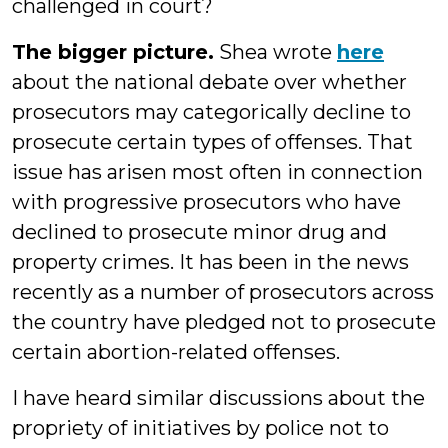
challenged in court?
The bigger picture.
Shea wrote
here
about the national debate over whether
prosecutors may categorically decline to
prosecute certain types of offenses. That
issue has arisen most often in connection
with progressive prosecutors who have
declined to prosecute minor drug and
property crimes. It has been in the news
recently as a number of prosecutors across
the country have pledged not to prosecute
certain abortion-related offenses.
I have heard similar discussions about the
propriety of initiatives by police not to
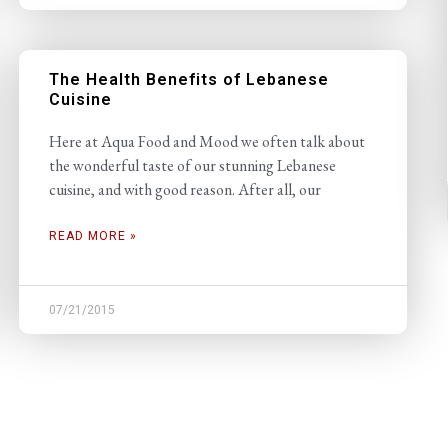
The Health Benefits of Lebanese
Cuisine
Here at Aqua Food and Mood we often talk about
the wonderful taste of our stunning Lebanese
cuisine, and with good reason. After all, our
READ MORE »
07/21/2015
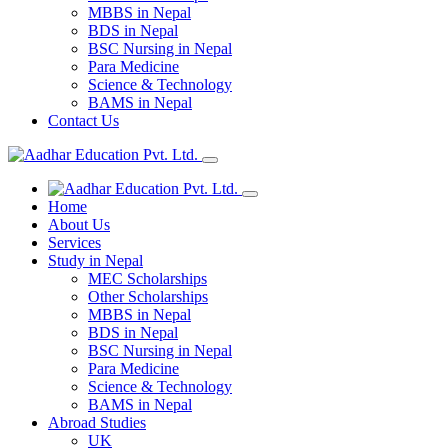
MBBS in Nepal
BDS in Nepal
BSC Nursing in Nepal
Para Medicine
Science & Technology
BAMS in Nepal
Contact Us
Home
About Us
Services
Study in Nepal
MEC Scholarships
Other Scholarships
MBBS in Nepal
BDS in Nepal
BSC Nursing in Nepal
Para Medicine
Science & Technology
BAMS in Nepal
Abroad Studies
UK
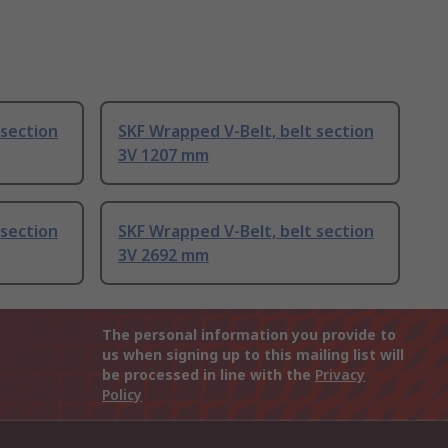
 section
SKF Wrapped V-Belt, belt section
3V 1207 mm
 section
SKF Wrapped V-Belt, belt section
3V 2692 mm
The personal information you provide to
us when signing up to this mailing list will
be processed in line with the
Privacy
Policy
____________
Aside from the pictures, copy all of the entries exactly.

Task output:
challenged in court?
The bigger picture.
Shea wrote
here
about the national debate over whether
prosecutors may categorically decline to
prosecute certain types of offenses. That
issue has arisen most often in connection
with progressive prosecutors who have
declined to prosecute minor drug and
property crimes. It has been in the news
recently as a number of prosecutors across
the country have pledged not to prosecute
certain abortion-related offenses.
I have heard similar discussions about the
propriety of initiatives by police not to
The Health Benefits of Lebanese
Cuisine
Here at Aqua Food and Mood we often talk about
the wonderful taste of our stunning Lebanese
cuisine, and with good reason. After all, our
READ MORE »
07/21/2015
MBBS in Nepal
BDS in Nepal
BSC Nursing in Nepal
Para Medicine
Science & Technology
BAMS in Nepal
Contact Us
Home
About Us
Services
Study in Nepal
MEC Scholarships
Other Scholarships
MBBS in Nepal
BDS in Nepal
BSC Nursing in Nepal
Para Medicine
Science & Technology
BAMS in Nepal
Abroad Studies
UK
 section
SKF Wrapped V-Belt, belt section
3V 1207 mm
 section
SKF Wrapped V-Belt, belt section
3V 2692 mm
The personal information you provide to
us when signing up to this mailing list will
be processed in line with the
Privacy
Policy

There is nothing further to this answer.